Justin remembers a story his sister once told him, about people who lived chained up in a cave they never left. All they saw of the world were shadows on the wall. Until one day one of them was released and saw reality for the first time...he's like that man, he thinks, living his life in darkness until she came and released him. He lives in her world now, but he still carries that cave within him, and he'll never be truly free until she swept through every dark corner and illuminated it.
"It's not pretty," Justin warns her as lays back into the bed beside her, giving her a chance to back out before he gets into it, "Are you sure you want to know?"
"I wasn't expecting it to be pretty," she soothes, "I want you to share everything with me, even the dark, ugly parts.
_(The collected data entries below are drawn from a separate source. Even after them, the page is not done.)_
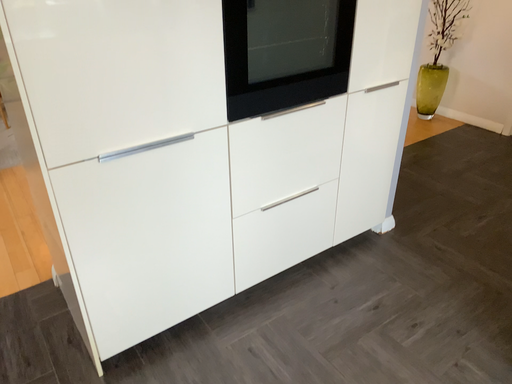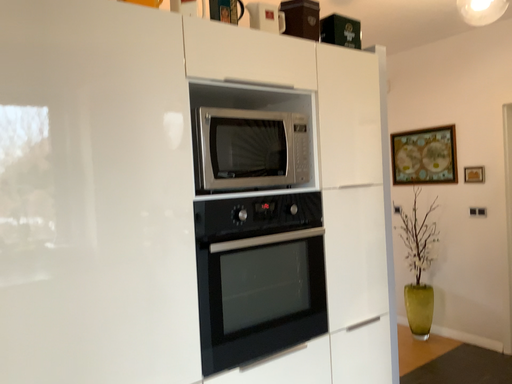 Question: Which way did the camera rotate in the video?

Choices:
 (A) rotated upward
 (B) rotated downward

Answer: (A) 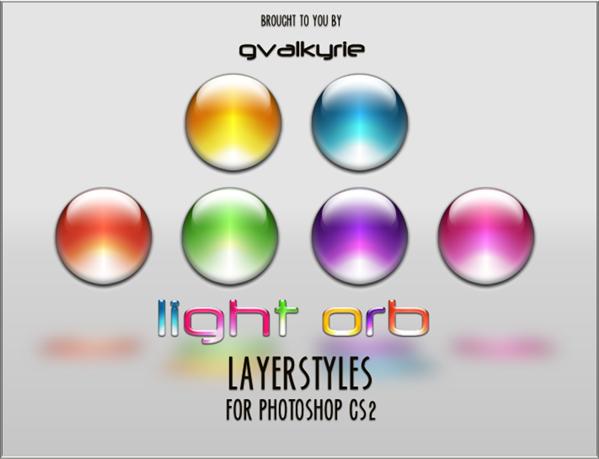 You are a GUI agent. You are given a task and a screenshot of the screen. Output one action in this format:
    pyautogui.click(x=<x>, y=<y>)
    Task: Click on the light orbs
    The image size is (599, 459).
    Given the screenshot: What is the action you would take?
    pyautogui.click(x=231, y=101), pyautogui.click(x=355, y=106), pyautogui.click(x=104, y=213), pyautogui.click(x=238, y=213), pyautogui.click(x=355, y=219), pyautogui.click(x=489, y=223)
I can only love you if I know you."
"It was prom night," he says, and Eleanor draws in a breath. Just that much and he's confirmed her suspicion, that the book she's reading tells his story. But she says nothing, allowing him to tell it in his own words, not knowing she's read his sister's account of it already. "Not for me, I didn't bother with that crap. Plus, I was a sophmore. Jeanette was a senior, it was her prom. While the prom was going on, I was in the school parking lot. One of the seniors had a car I'd wanted to joy ride for a long time, and this was my opportunity. I used to do that, hot wire cars and take them for rides."
"While I was working on the lock, Jeanette and her date were outside, making out against the wall."
"Then, I see her pushing him away."
"I hear her telling him no, to get off her."
"And I step in because I'm not letting this jerk ass hurt my sister."
"I'd been in fights before. Hell, my whole school experience was just a series of fights. But this time was different, This time, I lost control. I'd beaten this kid to the ground, but I just couldn't stop myself. I kept going at it. Other kids had come out by then, they were all yelling at me to stop, and Jeanette was crying, begging me to get a hold of myself."
"But I couldn't get a hold of myself. I wanted to stop, I knew I had to stop...but I had no control over it. If the cops hadn't come and pulled me off him, I would have kept going until he was dead."
"While I was being cuffed, I saw my sister, crouched up against the wall, crying. I tried to tell her I was sorry, that I was just trying to protect her."
"Our home life was messed up, to say the least. Neither of us knew our fathers, and our mother was rarely around, and when she was there physically, she was somewhere else mentally, drunk or high. Jeanette and I, we were tight, we relied on each other, understood each other, were there for each other. She was the only thing I had, the only person I could talk to. And that night, I broke her. I ruined everything. I saw it in her face while I was on the ground, the cop's knee in my back. I lost her, forever."
"They put me in some hospital or something. I had doctors asking me questions, hooking me up to machines and looking at my brain. The kid's parents wanted me to be tried as an adult. The school wanted to see me locked up in the nut house. I really didn't give a shit about what was going on, all I cared about was that Jeanette wouldn't talk to me. She refused to visit, and when they'd let me call home, she wouldn't speak to me. I was alone, really alone. I was going to be alone forever. Once I accepted that, I made an escape plan, and got the hell out of there before they locked me away for good."
"You aren't alone anymore," Eleanor says, stroking his face, "I'm with you."
"I know," Justin answers, "Don't ever leave me."
Eleanor snuggles against him, laying her head against his chest. "It's been a long time, maybe Jeanette has forgiven you," she suggests gently, not sure if she should tell him about her book, that she'd read the story of the brutal prom night beating before he revealed it to her, "Maybe you should try to contact her."
"No," he says, "I let her go a long time ago. There's no going back."
Eleanor doesn't argue or insist, but she can't let the idea go that easily.